What this task involves: Instruction for the entries below: return the part that opens with the line containing "pemerintahan, pembangunan dan pelayanan" and closes with the line containing "Vyobrazený vzor airbrush", exactly, and no pictures.

Material for this exercise:
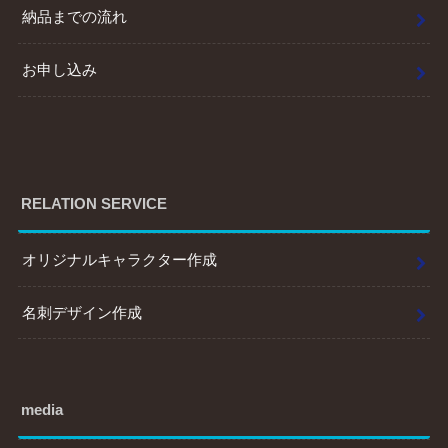
納品までの流れ
お申し込み
RELATION SERVICE
オリジナルキャラクター作成
名刺デザイン作成
media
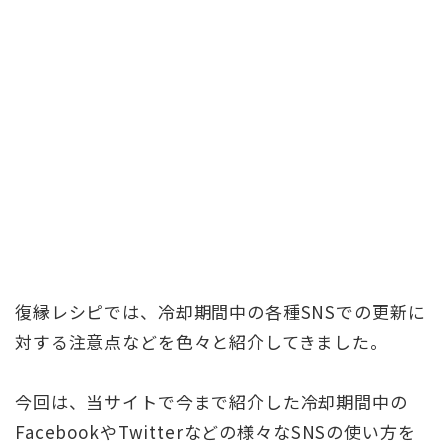
復縁レシピでは、冷却期間中の各種SNSでの更新に
対する注意点などを色々と紹介してきました。
今回は、当サイトで今まで紹介した冷却期間中の
FacebookやTwitterなどの様々なSNSの使い方を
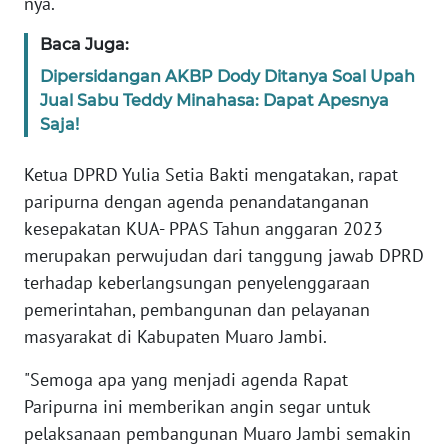
WN
nya.
JAKARTA
Baca Juga:
WN
Dipersidangan AKBP Dody Ditanya Soal Upah
JABAR
Jual Sabu Teddy Minahasa: Dapat Apesnya
Saja!
WN
BANTEN
Ketua DPRD Yulia Setia Bakti mengatakan, rapat
paripurna dengan agenda penandatanganan
WN
kesepakatan KUA- PPAS Tahun anggaran 2023
NTT
merupakan perwujudan dari tanggung jawab DPRD
terhadap keberlangsungan penyelenggaraan
WN
pemerintahan, pembangunan dan pelayanan
KEPRI
masyarakat di Kabupaten Muaro Jambi.
WN
"Semoga apa yang menjadi agenda Rapat
PAPUA
Paripurna ini memberikan angin segar untuk
pelaksanaan pembangunan Muaro Jambi semakin
WN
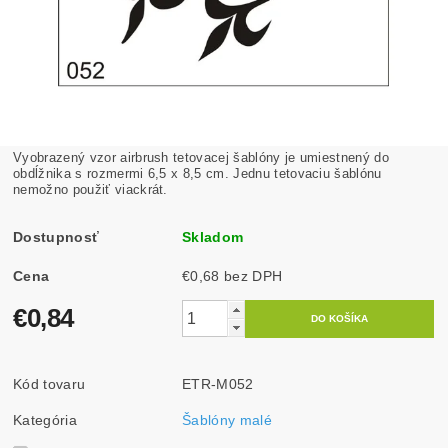
Vyobrazený vzor airbrush tetovacej šablóny je umiestnený do
obdĺžnika s rozmermi 6,5 x 8,5 cm. Jednu tetovaciu šablónu
nemožno použiť viackrát.
Dostupnosť
Skladom
Cena
€0,68 bez DPH
€0,84
Kód tovaru
ETR-M052
Kategória
Šablóny malé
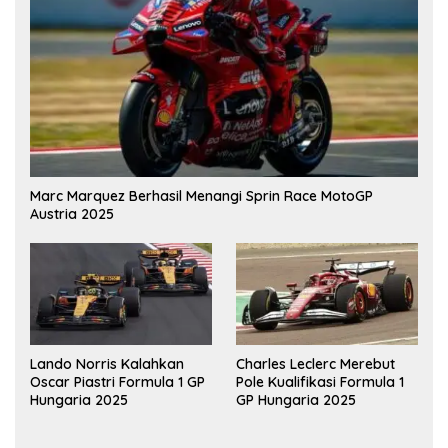
Marc Marquez Berhasil Menangi Sprin Race MotoGP
Austria 2025
Lando Norris Kalahkan
Charles Leclerc Merebut
Oscar Piastri Formula 1 GP
Pole Kualifikasi Formula 1
Hungaria 2025
GP Hungaria 2025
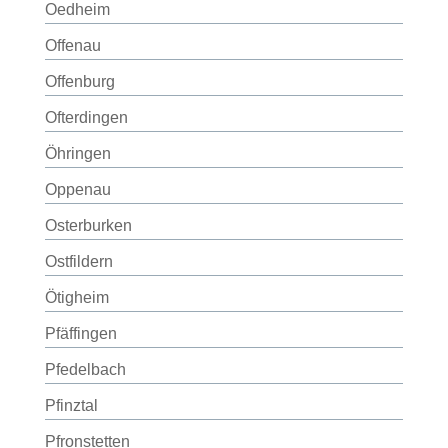
Oedheim
Offenau
Offenburg
Ofterdingen
Öhringen
Oppenau
Osterburken
Ostfildern
Ötigheim
Pfäffingen
Pfedelbach
Pfinztal
Pfronstetten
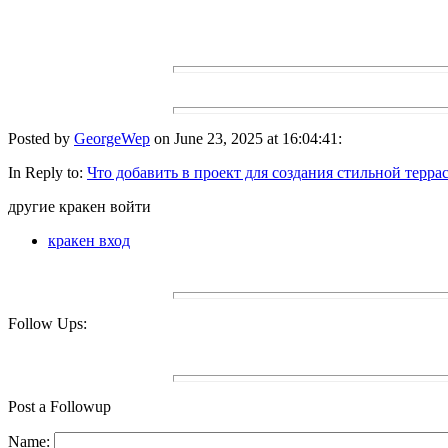
Posted by
GeorgeWep
on June 23, 2025 at 16:04:41:
In Reply to:
Что добавить в проект для создания стильной терра
другие кракен войти
кракен вход
Follow Ups:
Post a Followup
Name:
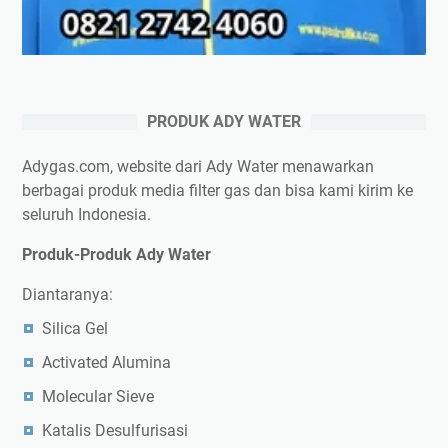
PRODUK ADY WATER
Adygas.com, website dari Ady Water menawarkan
berbagai produk media filter gas dan bisa kami kirim ke
seluruh Indonesia.
Produk-Produk Ady Water
Diantaranya:
Silica Gel
Activated Alumina
Molecular Sieve
Katalis Desulfurisasi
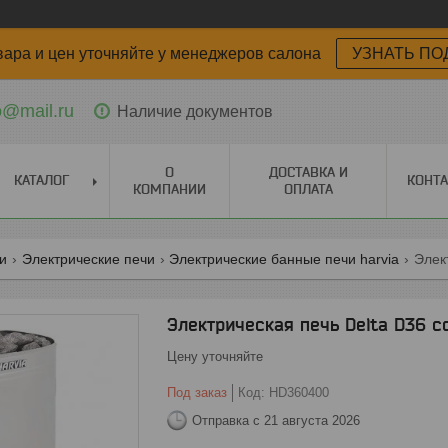
вара и цен уточняйте у менеджеров салона
УЗНАТЬ ПО
o@mail.ru
Наличие документов
О
ДОСТАВКА И
КАТАЛОГ
КОНТ
КОМПАНИИ
ОПЛАТА
ги
Электрические печи
Электрические банные печи harvia
Элек
Электрическая печь Delta D36 с
Цену уточняйте
Под заказ
Код:
HD360400
Отправка с 21 августа 2026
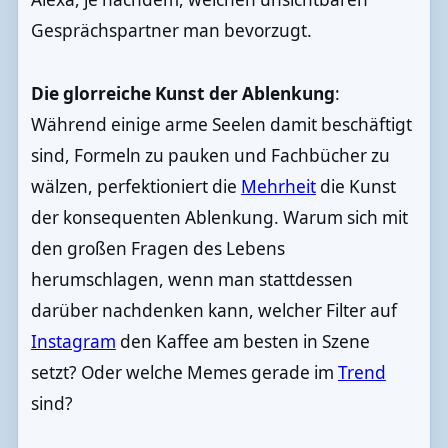
Gesprächspartner man bevorzugt.
Die glorreiche Kunst der Ablenkung
:
Während einige arme Seelen damit beschäftigt
sind, Formeln zu pauken und Fachbücher zu
wälzen, perfektioniert die
Mehrheit
die Kunst
der konsequenten Ablenkung. Warum sich mit
den großen Fragen des Lebens
herumschlagen, wenn man stattdessen
darüber nachdenken kann, welcher Filter auf
Instagram
den Kaffee am besten in Szene
setzt? Oder welche Memes gerade im
Trend
sind?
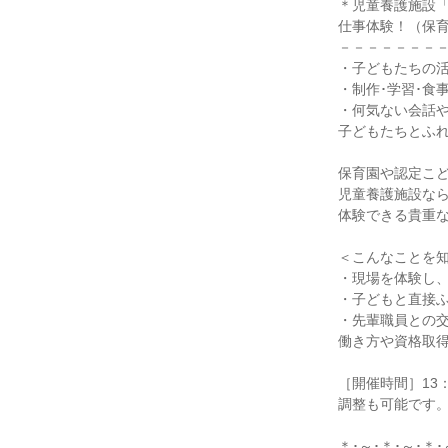
＊児童養護施設
仕事体験！（保
－－－－－－－
・子どもたちの
・制作･学習･食
・何気ない会話
子どもたちとふ
保育園や認定こ
児童養護施設な
体験できる貴重
＜こんなことを
・現場を体験し
・子どもと直接
・先輩職員との
働き方や資格取
［開催時間］13：
調整も可能です
＊･～･＊･～･＊･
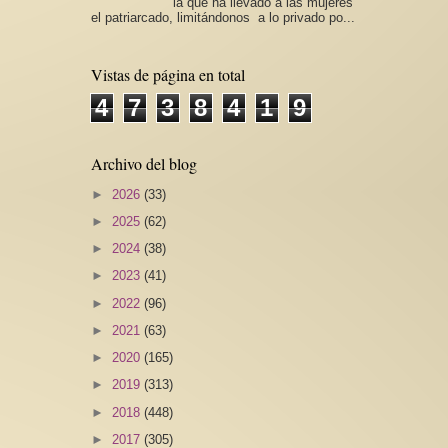
la que ha llevado a las mujeres
el patriarcado, limitándonos a lo privado po...
Vistas de página en total
4
7
3
8
4
1
9
Archivo del blog
►
2026
(33)
►
2025
(62)
►
2024
(38)
►
2023
(41)
►
2022
(96)
►
2021
(63)
►
2020
(165)
►
2019
(313)
►
2018
(448)
►
2017
(305)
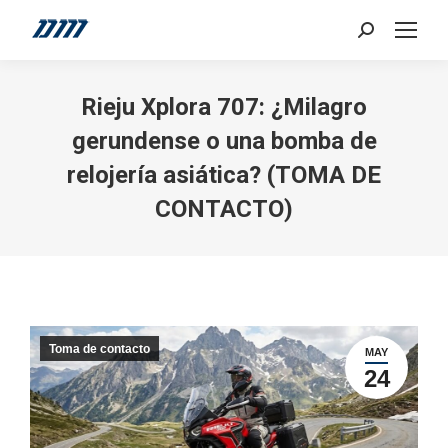
Search:
Rieju Xplora 707: ¿Milagro
gerundense o una bomba de
relojería asiática? (TOMA DE
CONTACTO)
Toma de contacto
MAY
24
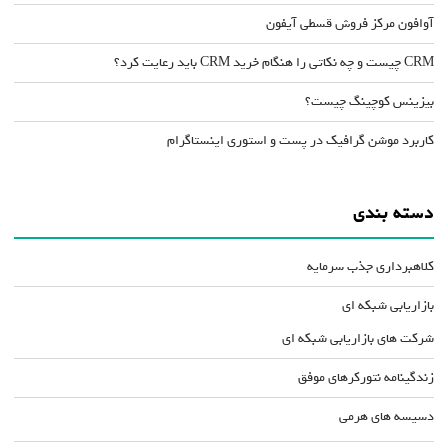
آوافون مرکز فروش قسطی آیفون
CRM چیست و چه نکاتی را هنگام خرید CRM باید رعایت کرد؟
بیزینس کوچینگ چیست؟
کاربرد موشن گرافیک در پست و استوری اینستاگرام
دسته بندی
کلاهبرداری جذب سرمایه
بازاریابی شبکه ای
شرکت های بازاریابی شبکه ای
زندگینامه نتورکرهای موفق
دسیسه های هرمی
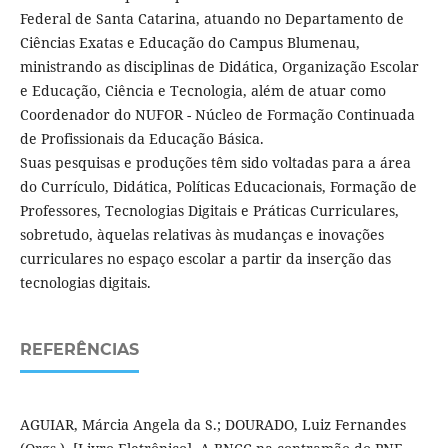
Federal de Santa Catarina, atuando no Departamento de
Ciências Exatas e Educação do Campus Blumenau,
ministrando as disciplinas de Didática, Organização Escolar
e Educação, Ciência e Tecnologia, além de atuar como
Coordenador do NUFOR - Núcleo de Formação Continuada
de Profissionais da Educação Básica.
Suas pesquisas e produções têm sido voltadas para a área
do Currículo, Didática, Políticas Educacionais, Formação de
Professores, Tecnologias Digitais e Práticas Curriculares,
sobretudo, àquelas relativas às mudanças e inovações
curriculares no espaço escolar a partir da inserção das
tecnologias digitais.
REFERÊNCIAS
AGUIAR, Márcia Angela da S.; DOURADO, Luiz Fernandes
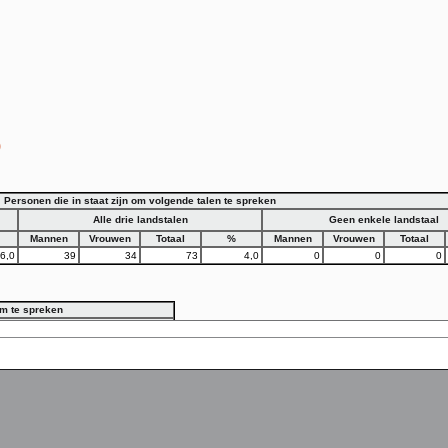
)
Personen die in staat zijn om volgende talen te spreken
Alle drie landstalen
Geen enkele landstaal
Mannen
Vrouwen
Totaal
%
Mannen
Vrouwen
Totaal
6,0
39
34
73
4,0
0
0
0
om te spreken
Twee landstalen
nen
Vrouwen
Totaal
%
507
547
1054
59,5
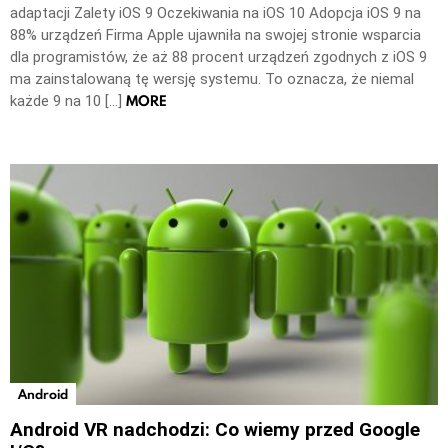
adaptacji Zalety iOS 9 Oczekiwania na iOS 10 Adopcja iOS 9 na
88% urządzeń Firma Apple ujawniła na swojej stronie wsparcia
dla programistów, że aż 88 procent urządzeń zgodnych z iOS 9
ma zainstalowaną tę wersję systemu. To oznacza, że niemal
MORE
każde 9 na 10 […]
Android
Android VR nadchodzi: Co wiemy przed Google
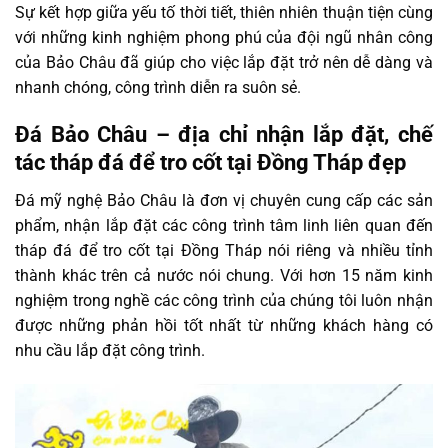
Sự kết hợp giữa yếu tố thời tiết, thiên nhiên thuận tiện cùng
với những kinh nghiệm phong phú của đội ngũ nhân công
của Bảo Châu đã giúp cho việc lắp đặt trở nên dễ dàng và
nhanh chóng, công trình diễn ra suôn sẻ.
Đá Bảo Châu – địa chỉ nhận lắp đặt, chế
tác tháp đá để tro cốt tại Đồng Tháp đẹp
Đá mỹ nghệ Bảo Châu là đơn vị chuyên cung cấp các sản
phẩm, nhận lắp đặt các công trình tâm linh liên quan đến
tháp đá để tro cốt tại Đồng Tháp nói riêng và nhiều tỉnh
thành khác trên cả nước nói chung. Với hơn 15 năm kinh
nghiệm trong nghề các công trình của chúng tôi luôn nhận
được những phản hồi tốt nhất từ những khách hàng có
nhu cầu lắp đặt công trình.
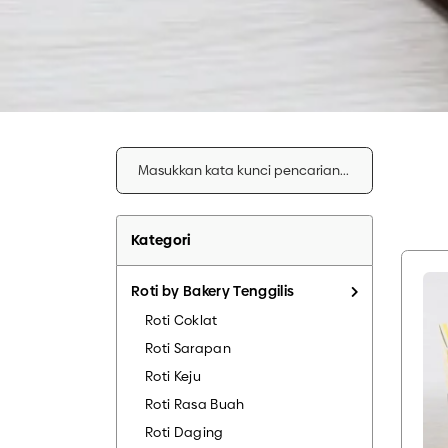
LAIN – LAI
Kategori
Roti by Bakery Tenggilis
Roti Coklat
Roti Sarapan
Roti Keju
Roti Rasa Buah
Roti Daging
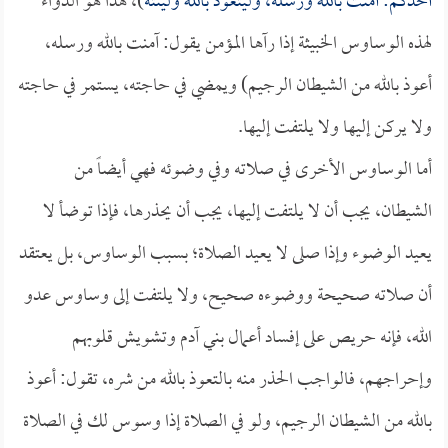
أحدكم: آمنت بالله ورسله، وليتعوذ بالله ولينته
)، هذا هو الدواء
لهذه الوساوس الخبيثة إذا رآها المؤمن يقول: آمنت بالله ورسله،
أعوذ بالله من الشيطان الرجيم) ويمضي في حاجته، يستمر في حاجته
ولا يركن إليها ولا يلتفت إليها.
أما الوساوس الأخرى في صلاته وفي وضوئه فهي أيضاً من
الشيطان، يجب أن لا يلتفت إليها، يجب أن يحذرها، فإذا توضأ لا
يعيد الوضوء وإذا صلى لا يعيد الصلاة؛ بسبب الوساوس، بل يعتقد
أن صلاته صحيحة ووضوءه صحيح، ولا يلتفت إلى وساوس عدو
الله، فإنه حريص على إفساد أعمال بني آدم وتشويش قلوبهم
وإحراجهم، فالواجب الحذر منه بالتعوذ بالله من شره، تقول: أعوذ
بالله من الشيطان الرجيم، ولو في الصلاة إذا وسوس لك في الصلاة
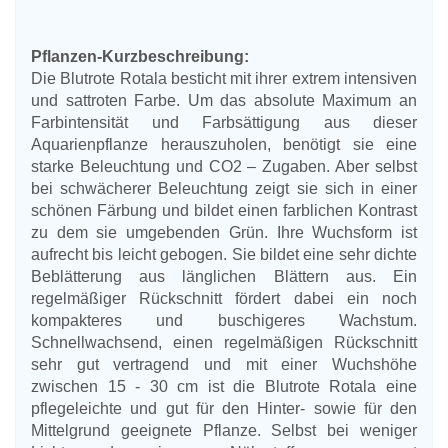
Pflanzen-Kurzbeschreibung:
Die Blutrote Rotala besticht mit ihrer extrem intensiven
und sattroten Farbe. Um das absolute Maximum an
Farbintensität und Farbsättigung aus dieser
Aquarienpflanze herauszuholen, benötigt sie eine
starke Beleuchtung und CO2 – Zugaben. Aber selbst
bei schwächerer Beleuchtung zeigt sie sich in einer
schönen Färbung und bildet einen farblichen Kontrast
zu dem sie umgebenden Grün. Ihre Wuchsform ist
aufrecht bis leicht gebogen. Sie bildet eine sehr dichte
Beblätterung aus länglichen Blättern aus. Ein
regelmäßiger Rückschnitt fördert dabei ein noch
kompakteres und buschigeres Wachstum.
Schnellwachsend, einen regelmäßigen Rückschnitt
sehr gut vertragend und mit einer Wuchshöhe
zwischen 15 - 30 cm ist die Blutrote Rotala eine
pflegeleichte und gut für den Hinter- sowie für den
Mittelgrund geeignete Pflanze. Selbst bei weniger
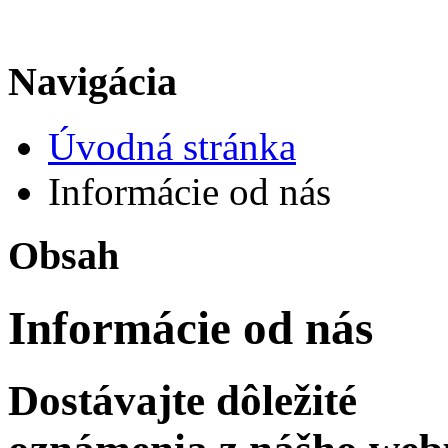
Navigácia
Úvodná stránka
Informácie od nás
Obsah
Informácie od nás
Dostávajte dôležité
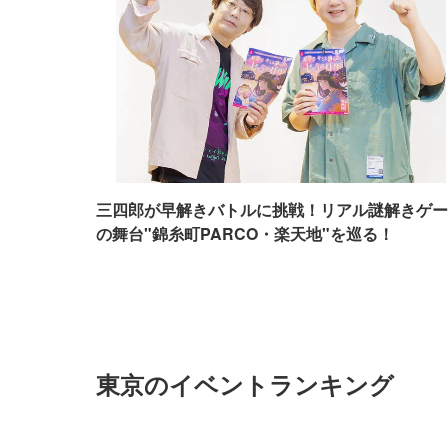
三四郎が早解きバトルに挑戦！リアル謎解きゲー
の舞台"錦糸町PARCO・楽天地"を巡る！
東京のイベントランキング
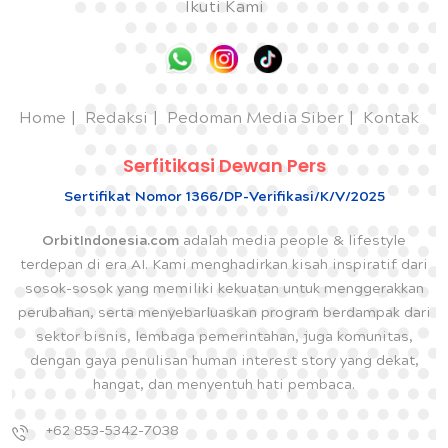
Ikuti Kami
Home
Redaksi
Pedoman Media Siber
Kontak
Serfitikasi Dewan Pers
Sertifikat Nomor 1366/DP-Verifikasi/K/V/2025
OrbitIndonesia.com
adalah media people & lifestyle
terdepan di era AI. Kami menghadirkan kisah inspiratif dari
sosok-sosok yang memiliki kekuatan untuk menggerakkan
perubahan, serta menyebarluaskan program berdampak dari
sektor bisnis, lembaga pemerintahan, juga komunitas,
dengan gaya penulisan human interest story yang dekat,
hangat, dan menyentuh hati pembaca.
+62 853-5342-7038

Answer:
pemerintahan, pembangunan dan pelayanan
KEPRI
masyarakat di Kabupaten Muaro Jambi.
WN
"Semoga apa yang menjadi agenda Rapat
PAPUA
Paripurna ini memberikan angin segar untuk
pelaksanaan pembangunan Muaro Jambi semakin
WN
Vyobrazený vzor airbrush tetovacej šablóny je umiestnený do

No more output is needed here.